- Location in Newton County and the state of Georgia
- Coordinates: 33°31′1″N 83°41′40″W﻿ / ﻿33.51694°N 83.69444°W
- Country: United States
- State: Georgia
- County: Newton

Area
- • Total: 1.61 sq mi (4.16 km^{2})
- • Land: 1.59 sq mi (4.13 km^{2})
- • Water: 0.012 sq mi (0.03 km^{2})
- Elevation: 732 ft (223 m)

Population (2020)
- • Total: 676
- • Density: 423.9/sq mi (163.65/km^{2})
- Time zone: UTC-5 (Eastern (EST))
- • Summer (DST): UTC-4 (EDT)
- ZIP code: 30056
- Area code: 770
- FIPS code: 13-54656
- GNIS feature ID: 0319570
- Website: http://newbornga.com

= Newborn, Georgia =

Newborn is a town in Newton County, Georgia, United States. The population was 676 in 2020.

==History==
After hearing a sermon by 19th-century preacher Samuel Porter Jones, the town adopted the name "Newborn", after the concept of born again in Evangelical Christianity. The Georgia General Assembly incorporated Newborn as a town in 1894.

==Geography==

Newborn is located at (33.516980, -83.694572).
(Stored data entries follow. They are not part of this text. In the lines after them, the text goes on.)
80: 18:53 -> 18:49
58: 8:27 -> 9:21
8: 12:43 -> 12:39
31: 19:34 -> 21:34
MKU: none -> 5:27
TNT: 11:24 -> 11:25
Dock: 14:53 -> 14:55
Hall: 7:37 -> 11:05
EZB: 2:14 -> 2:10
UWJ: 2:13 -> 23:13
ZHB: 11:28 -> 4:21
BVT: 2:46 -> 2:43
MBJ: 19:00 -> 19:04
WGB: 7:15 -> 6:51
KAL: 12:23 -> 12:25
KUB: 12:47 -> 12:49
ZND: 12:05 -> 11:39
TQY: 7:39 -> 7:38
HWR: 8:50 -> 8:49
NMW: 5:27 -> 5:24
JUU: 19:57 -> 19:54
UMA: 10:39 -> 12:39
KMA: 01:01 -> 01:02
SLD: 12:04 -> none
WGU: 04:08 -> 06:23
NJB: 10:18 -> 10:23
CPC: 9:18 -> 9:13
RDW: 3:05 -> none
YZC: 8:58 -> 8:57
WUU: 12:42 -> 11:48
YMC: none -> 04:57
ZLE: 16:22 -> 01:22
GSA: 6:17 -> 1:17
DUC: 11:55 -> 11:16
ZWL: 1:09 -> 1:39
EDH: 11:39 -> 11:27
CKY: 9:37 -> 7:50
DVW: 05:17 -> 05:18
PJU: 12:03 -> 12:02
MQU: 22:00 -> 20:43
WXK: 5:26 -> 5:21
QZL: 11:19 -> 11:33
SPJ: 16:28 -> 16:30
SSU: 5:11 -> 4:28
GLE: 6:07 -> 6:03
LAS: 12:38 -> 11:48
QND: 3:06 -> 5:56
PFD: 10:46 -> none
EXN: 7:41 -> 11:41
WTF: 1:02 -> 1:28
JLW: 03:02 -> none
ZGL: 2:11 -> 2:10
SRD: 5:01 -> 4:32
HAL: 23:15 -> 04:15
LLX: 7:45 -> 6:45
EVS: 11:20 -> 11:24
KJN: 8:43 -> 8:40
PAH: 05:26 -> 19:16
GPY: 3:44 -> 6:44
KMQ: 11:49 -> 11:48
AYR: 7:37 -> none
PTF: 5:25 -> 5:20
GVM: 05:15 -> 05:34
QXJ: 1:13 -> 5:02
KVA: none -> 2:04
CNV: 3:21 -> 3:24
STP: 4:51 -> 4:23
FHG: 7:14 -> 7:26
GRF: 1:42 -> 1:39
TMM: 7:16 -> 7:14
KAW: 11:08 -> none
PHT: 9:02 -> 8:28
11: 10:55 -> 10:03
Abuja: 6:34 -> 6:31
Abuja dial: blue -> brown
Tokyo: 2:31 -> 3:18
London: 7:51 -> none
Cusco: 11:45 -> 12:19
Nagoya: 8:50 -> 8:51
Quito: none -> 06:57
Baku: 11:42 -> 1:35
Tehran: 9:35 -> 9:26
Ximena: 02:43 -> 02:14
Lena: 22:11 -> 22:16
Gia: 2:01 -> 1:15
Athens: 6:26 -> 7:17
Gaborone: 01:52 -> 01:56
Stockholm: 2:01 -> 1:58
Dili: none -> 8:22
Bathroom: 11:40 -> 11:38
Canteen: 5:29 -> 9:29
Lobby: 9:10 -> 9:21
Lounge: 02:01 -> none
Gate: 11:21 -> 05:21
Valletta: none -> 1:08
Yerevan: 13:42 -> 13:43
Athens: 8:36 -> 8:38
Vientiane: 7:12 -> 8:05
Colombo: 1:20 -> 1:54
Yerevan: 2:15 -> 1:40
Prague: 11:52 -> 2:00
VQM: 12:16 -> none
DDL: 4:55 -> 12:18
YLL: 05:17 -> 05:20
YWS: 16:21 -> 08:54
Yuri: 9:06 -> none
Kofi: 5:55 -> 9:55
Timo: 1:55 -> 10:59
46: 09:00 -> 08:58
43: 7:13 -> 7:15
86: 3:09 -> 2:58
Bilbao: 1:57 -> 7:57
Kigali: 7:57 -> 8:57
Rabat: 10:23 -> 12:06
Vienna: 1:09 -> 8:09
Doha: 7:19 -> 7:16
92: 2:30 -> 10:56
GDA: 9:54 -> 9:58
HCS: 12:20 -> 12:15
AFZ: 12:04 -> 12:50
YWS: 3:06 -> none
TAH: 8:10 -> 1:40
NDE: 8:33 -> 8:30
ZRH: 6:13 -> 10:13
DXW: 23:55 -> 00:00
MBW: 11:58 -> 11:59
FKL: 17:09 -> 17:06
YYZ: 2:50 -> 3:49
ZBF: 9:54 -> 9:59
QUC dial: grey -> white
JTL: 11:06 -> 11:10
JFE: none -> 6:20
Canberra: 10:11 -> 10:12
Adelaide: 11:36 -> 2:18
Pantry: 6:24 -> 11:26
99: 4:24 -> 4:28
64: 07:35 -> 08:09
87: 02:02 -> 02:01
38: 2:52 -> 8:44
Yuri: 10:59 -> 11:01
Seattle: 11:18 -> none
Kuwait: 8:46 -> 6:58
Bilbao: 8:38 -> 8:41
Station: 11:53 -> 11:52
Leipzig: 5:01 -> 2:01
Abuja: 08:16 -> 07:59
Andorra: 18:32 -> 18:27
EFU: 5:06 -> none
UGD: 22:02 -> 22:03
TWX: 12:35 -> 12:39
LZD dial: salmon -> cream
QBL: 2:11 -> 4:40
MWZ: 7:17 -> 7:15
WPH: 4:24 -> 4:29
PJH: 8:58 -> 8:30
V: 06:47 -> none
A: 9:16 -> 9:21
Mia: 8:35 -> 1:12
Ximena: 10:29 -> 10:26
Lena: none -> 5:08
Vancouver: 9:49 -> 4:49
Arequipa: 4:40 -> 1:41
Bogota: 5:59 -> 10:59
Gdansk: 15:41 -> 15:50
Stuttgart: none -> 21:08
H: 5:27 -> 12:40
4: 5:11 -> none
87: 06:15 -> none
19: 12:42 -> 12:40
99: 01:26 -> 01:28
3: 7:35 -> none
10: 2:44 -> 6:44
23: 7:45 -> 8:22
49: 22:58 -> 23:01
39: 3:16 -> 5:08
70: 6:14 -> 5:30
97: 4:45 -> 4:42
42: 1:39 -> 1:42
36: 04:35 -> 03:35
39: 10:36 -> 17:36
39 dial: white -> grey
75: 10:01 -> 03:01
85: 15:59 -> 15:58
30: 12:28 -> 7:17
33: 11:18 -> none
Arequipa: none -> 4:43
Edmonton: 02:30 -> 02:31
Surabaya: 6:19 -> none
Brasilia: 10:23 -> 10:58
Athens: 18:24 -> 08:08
According to the United States Census Bureau, the town has a total area of 1.6 sqmi, all land.

==Demographics==

Historical population
| Census | Pop. | Note | %± |
| 1890 | 230 |  | — |
| 1900 | 345 |  | 50.0% |
| 1910 | 475 |  | 37.7% |
| 1920 | 409 |  | −13.9% |
| 1930 | 332 |  | −18.8% |
| 1940 | 307 |  | −7.5% |
| 1950 | 298 |  | −2.9% |
| 1960 | 283 |  | −5.0% |
| 1970 | 269 |  | −4.9% |
| 1980 | 387 |  | 43.9% |
| 1990 | 404 |  | 4.4% |
| 2000 | 520 |  | 28.7% |
| 2010 | 696 |  | 33.8% |
| 2020 | 676 |  | −2.9% |
U.S. Decennial Census

===Racial and ethnic composition===

Newborn town, Georgia – Racial and ethnic composition Note: the US Census treats Hispanic/Latino as an ethnic category. This table excludes Latinos from the racial categories and assigns them to a separate category. Hispanics/Latinos may be of any race.
| Race / Ethnicity (NH = Non-Hispanic) | Pop 2000 | Pop 2010 | Pop 2020 | % 2000 | % 2010 | % 2020 |
|---|---|---|---|---|---|---|
| White alone (NH) | 364 | 534 | 503 | 70.00% | 76.72% | 74.41% |
| Black or African American alone (NH) | 133 | 112 | 121 | 25.58% | 16.09% | 17.90% |
| Native American or Alaska Native alone (NH) | 4 | 9 | 1 | 0.77% | 1.29% | 0.15% |
| Asian alone (NH) | 0 | 4 | 4 | 0.00% | 0.57% | 0.59% |
| Native Hawaiian or Pacific Islander alone (NH) | 0 | 0 | 0 | 0.00% | 0.00% | 0.00% |
| Other race alone (NH) | 0 | 0 | 1 | 0.00% | 0.00% | 0.15% |
| Mixed race or Multiracial (NH) | 4 | 6 | 25 | 0.77% | 0.86% | 3.70% |
| Hispanic or Latino (any race) | 15 | 31 | 21 | 2.88% | 4.45% | 3.11% |
| Total | 520 | 696 | 676 | 100.00% | 100.00% | 100.00% |

===2000 census===
As of the census of 2000, there were 520 people, 181 households, and 148 families living in the town. By 2020, its population was 676.